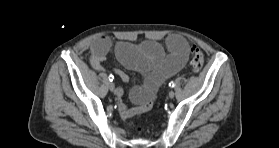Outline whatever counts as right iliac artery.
I'll use <instances>...</instances> for the list:
<instances>
[{"label":"right iliac artery","instance_id":"right-iliac-artery-1","mask_svg":"<svg viewBox=\"0 0 279 148\" xmlns=\"http://www.w3.org/2000/svg\"><path fill=\"white\" fill-rule=\"evenodd\" d=\"M108 78H109V81H111V82L114 80V76L112 74H110Z\"/></svg>","mask_w":279,"mask_h":148}]
</instances>
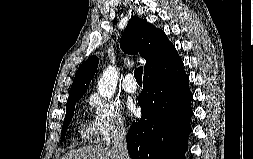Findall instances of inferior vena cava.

▶ **Work request**:
Return the data exactly as it stands, minus the pictures.

▶ **Task answer**:
Outline whatever counts as right iliac artery.
I'll use <instances>...</instances> for the list:
<instances>
[{"label":"right iliac artery","instance_id":"right-iliac-artery-1","mask_svg":"<svg viewBox=\"0 0 279 148\" xmlns=\"http://www.w3.org/2000/svg\"><path fill=\"white\" fill-rule=\"evenodd\" d=\"M108 78H109V81H111V82L114 80V76L112 74H110Z\"/></svg>","mask_w":279,"mask_h":148}]
</instances>
Findall instances of inferior vena cava.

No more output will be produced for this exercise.